| Report Summary (267 KB)
- The Committee of Experts on a Data Protection Framework for India (Chair: Justice B. N. Srikrishna) released a white paper on November 27, 2017. The Committee was constituted in August 2017 to examine issues related to data protection, recommend methods to address them, and draft a data protection law. The objective was to ensure growth of the digital economy while keeping personal data of citizens secure and protected. The Committee sought comments on certain questions raised by it till December 31, 2017. It will draft a law for data protection in India based on the feedback it receives.
Scope and exemptions under the framework
- Principles: The Committee suggested that a framework to protect data in the country should be based on seven principles: (i) law should be flexible to take into account changing technologies, (ii) law must apply to both government and private sector entities, (iii) consent should be genuine, informed, and meaningful, (iv) processing of data should be minimal and only for the purpose for which it is sought, (v) entities controlling the data should be accountable for any data processing, (vi) enforcement of the data protection framework should be by a high-powered statutory authority, and (vii) penalties should be adequate to discourage any wrongful acts.
- Applicability: The Committee observed that countries can enforce laws within their jurisdiction.

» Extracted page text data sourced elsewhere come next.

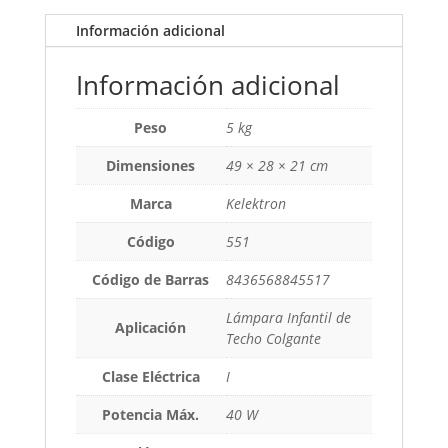
Información adicional
Información adicional
Peso
5 kg
Dimensiones
49 × 28 × 21 cm
Marca
Kelektron
Código
551
Código de Barras
8436568845517
Lámpara Infantil de
Aplicación
Techo Colgante
Clase Eléctrica
I
Potencia Máx.
40 W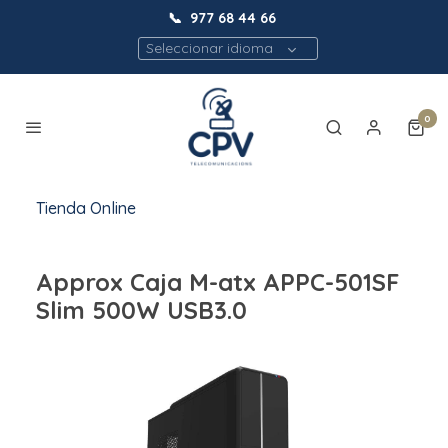
📞
977 68 44 66
Seleccionar idioma
0
Tienda Online
Approx Caja M-atx APPC-501SF
Slim 500W USB3.0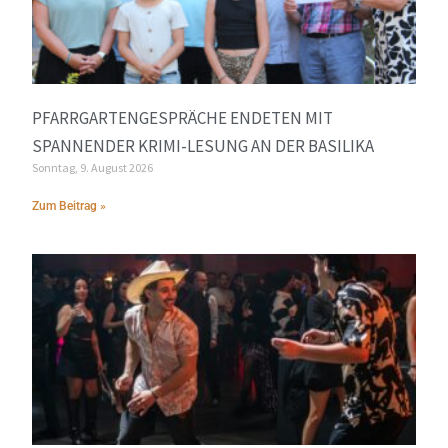
PFARRGARTENGESPRÄCHE ENDETEN MIT
SPANNENDER KRIMI-LESUNG AN DER BASILIKA
Sonntag, 9. August 2026
Zum Beitrag »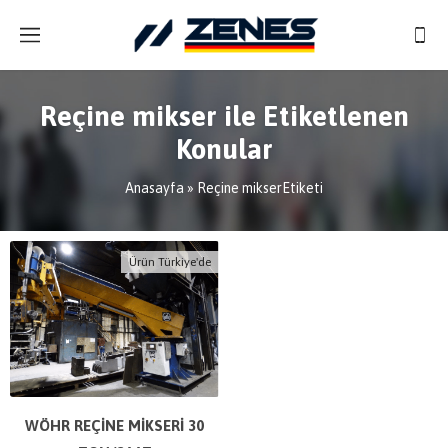
Reçine mikser ile Etiketlenen
Konular
Anasayfa
»
Reçine mikserEtiketi
Ürün Türkiye'de
WÖHR REÇİNE MİKSERİ 30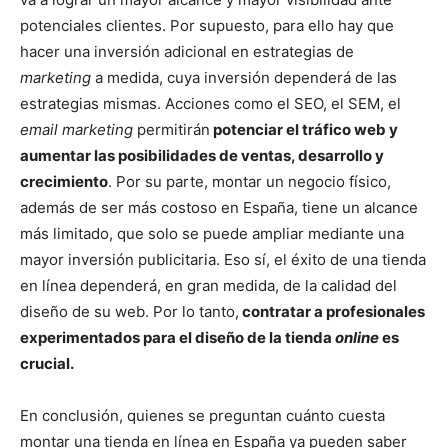
potenciales clientes. Por supuesto, para ello hay que
hacer una inversión adicional en estrategias de
marketing
a medida, cuya inversión dependerá de las
estrategias mismas. Acciones como el SEO, el SEM, el
email marketing
permitirán
potenciar el tráfico web y
aumentar las posibilidades de ventas, desarrollo y
crecimiento
. Por su parte, montar un negocio físico,
además de ser más costoso en España, tiene un alcance
más limitado, que solo se puede ampliar mediante una
mayor inversión publicitaria. Eso sí, el éxito de una tienda
en línea dependerá, en gran medida, de la calidad del
diseño de su web. Por lo tanto,
contratar a profesionales
experimentados para el diseño de la tienda
online
es
crucial.
En conclusión, quienes se preguntan cuánto cuesta
montar una tienda en línea en España ya pueden saber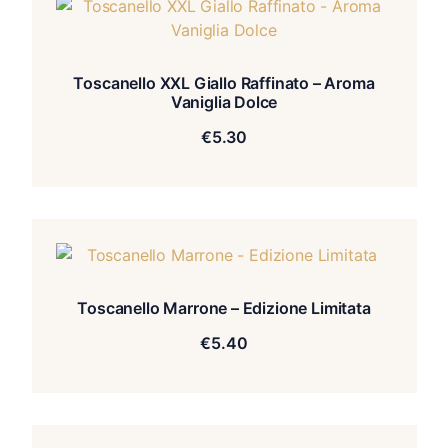
Toscanello XXL Giallo Raffinato – Aroma
Vaniglia Dolce
€
5.30
Toscanello Marrone – Edizione Limitata
€
5.40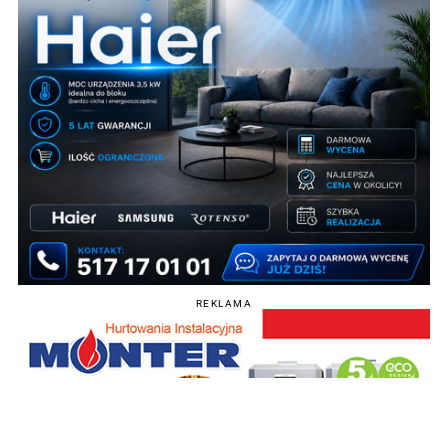
REKLAMA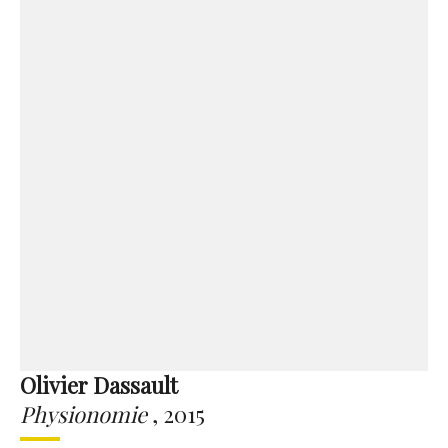
Olivier Dassault
Physionomie
,
2015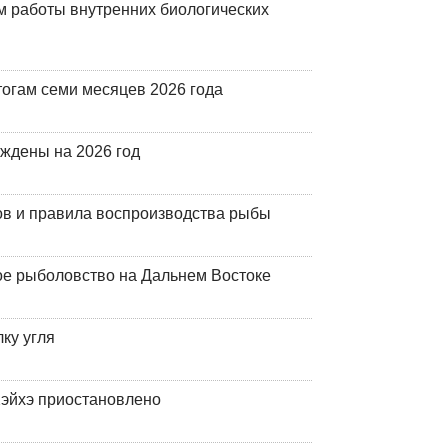
 работы внутренних биологических
огам семи месяцев 2026 года
рждены на 2026 год
ов и правила воспроизводства рыбы
ое рыболовство на Дальнем Востоке
ку угля
эйхэ приостановлено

However, a single act of data processing could take place across different countries and jurisdictions. Some of the questions asked by the Committee relate to: (i) territorial applicability of the law, (ii) extent to which the law should apply outside India, and (iii) measures that should be included in the law to ensure compliance by foreign entities.

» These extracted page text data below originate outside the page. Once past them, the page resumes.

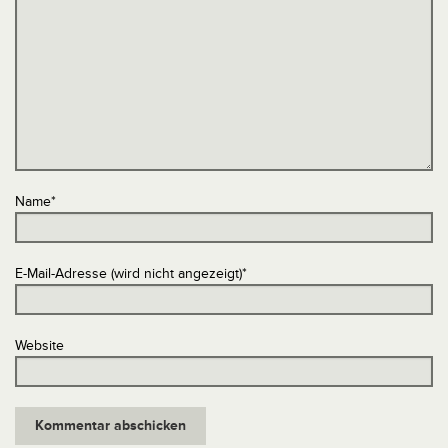
Name
*
E-Mail-Adresse (wird nicht angezeigt)
*
Website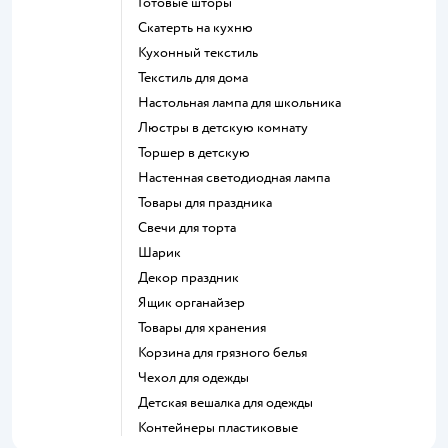
Готовые шторы
Скатерть на кухню
Кухонный текстиль
Текстиль для дома
Настольная лампа для школьника
Люстры в детскую комнату
Торшер в детскую
Настенная светодиодная лампа
Товары для праздника
Свечи для торта
Шарик
Декор праздник
Ящик органайзер
Товары для хранения
Корзина для грязного белья
Чехол для одежды
Детская вешалка для одежды
Контейнеры пластиковые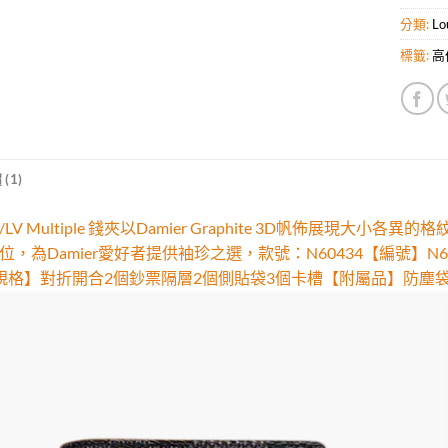
分類:
Lo
標籤:
高仿
(1)
LV Multiple 錢夾以Damier Graphite 3D帆佈展
，為Damier愛好者提供袖珍之選，款號：N60434【編號】N6043
m【規格】對折開合2個鈔票隔層2個側貼袋3個卡槽【附屬品】防塵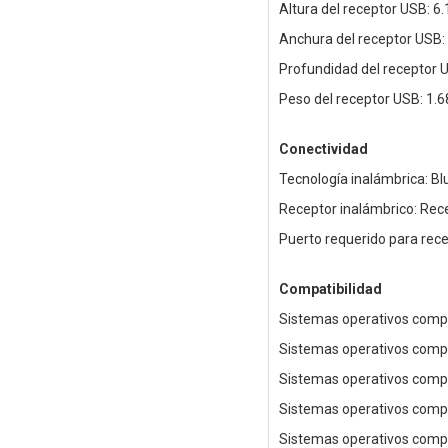
Altura del receptor USB: 
Anchura del receptor USB
Profundidad del receptor
Peso del receptor USB: 1.6
Conectividad
Tecnología inalámbrica: B
Receptor inalámbrico: Rece
Puerto requerido para rece
Compatibilidad
Sistemas operativos compa
Sistemas operativos compa
Sistemas operativos compa
Sistemas operativos comp
Sistemas operativos compa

- Definition of personal data: The Committee noted that it is important to define what constitutes personal information. This is critical to determine the extent to which privacy of information will be guaranteed under a data protection law. It sought comments on some questions which relate to: (i) what kind of information qualifies as personal data, (ii) should the definition focus on whether a person can be identified based on the data, and (iii) treatment of sensitive personal data. Sensitive data is related to intimate matters where there is a higher expectation of privacy (e.g., caste, religion, and sexual orientation).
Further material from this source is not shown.